Ribay has already been very productive with his creative career. The Philippines-born, Midwest-raised author has published two novels, “An Infinite Number of Parallel Universes” and “After the Shot Drops.” Ribay’s newest, “Patron Saints of Nothing,” hit shelves on June 18. The book examines the Philippine drug war through the eyes of Filipino American college student Jay Reguero, who is forced to re-evaluate his heritage after his cousin Jun is killed in an act of vigilante “justice.” 

Ribay has always loved storytelling. But growing up as a mixed Filipino American, he had a hard time finding literature that reflected his experiences. Books and stories about Filipino Americans could be counted on one hand—well, less than one hand, really. He recalls reading a lot as a kid and being engrossed in series like “Goosebumps” and “Encyclopedia Brown”—stories Ribay describes with a laugh as “white boys on adventures type of stories.” But he skipped his own young adult literature phase and graduated directly from R.L. Stine to Stephen King. 

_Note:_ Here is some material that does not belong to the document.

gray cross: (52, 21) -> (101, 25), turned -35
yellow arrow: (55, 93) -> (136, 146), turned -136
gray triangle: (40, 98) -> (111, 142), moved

He recalls reading a lot as a kid and being engrossed in series like “Goosebumps” and “Encyclopedia Brown”—stories Ribay describes with a laugh as “white boys on adventures type of stories.”

His first brush with YA actually came when he was an English teacher. On his quest to get his students engaged in reading, he familiarized himself with the genre. But it wasn’t until he was working on his master’s at Harvard, where Ribay took a course on young adult fiction, that he was floored by the category’s surprising quality and depth. So, he set out to write his own tale. “I wrote a very terrible YA zombie apocalypse novel,” Ribay says. “In my defense, it was before ‘The Walking Dead’ was on the air, so I can be a bit hipster with it.” 

Unfortunately, no publishers took the bait for his undead story, so Ribay went back to teaching. But every summer break Ribay would write another young adult novel and pitch it. After multiple rejections, his hard work paid off. It happened at Pitch Slam at the Writer’s Digest annual conference, or as Ribay describes it: “speed dating.” “You have three minutes to pitch your work to this agent, then they ring this bell and your time is up,” says Ribay. “And that pitch became my first book, ‘An Infinite Number of Parallel Universes.’”

Ribay has become more ambitious with his third novel. In “Patron Saints,” Ribay grapples with big questions, asking, what does it mean to be Filipino American? “A lot of times, you feel like you have a foot in these different worlds, but don’t fully belong in either of them,” Ribays says. “It becomes this feeling of insufficiency … like, ‘I’m not American enough, but also I’m not Filipino enough.’ That’s what I wanted Jay to be struggling with throughout the story. He gets that from me, very directly.” 

He’s hoping the book will provide the representation for Filipino Americans that he longed for as a child. Looking back, he saw “Saved by the Bell”’s Zack Morris as the quintessential all-American boy. Only later did he learn that Mark-Paul Gosselaar, who played Morris, was of mixed Indonesian descent. “I was looking at this character who I thought was fully white, and I thought, ‘If only I could look like that or have that kind of hair.’ And all the while he was just made up to be white,” Ribay says. “How much of a difference would that have made for me, emotionally, if that character was half-Southeast Asian, half-white?”

Now, Ribay is applying that audience-based method of thinking to his own writing. “It’s part of my philosophy that no kid really hates reading. When they say that, they probably just hate the books put in front of them,” Ribay says. “It’s important that [‘Patron Saint’’s] target audience is the Filipino American teenager. I hope it can help someone grow, help someone figure who they are, at a time they need it the most.” Now, Ribay’s lessons will no longer have to be confined to the walls of a classroom.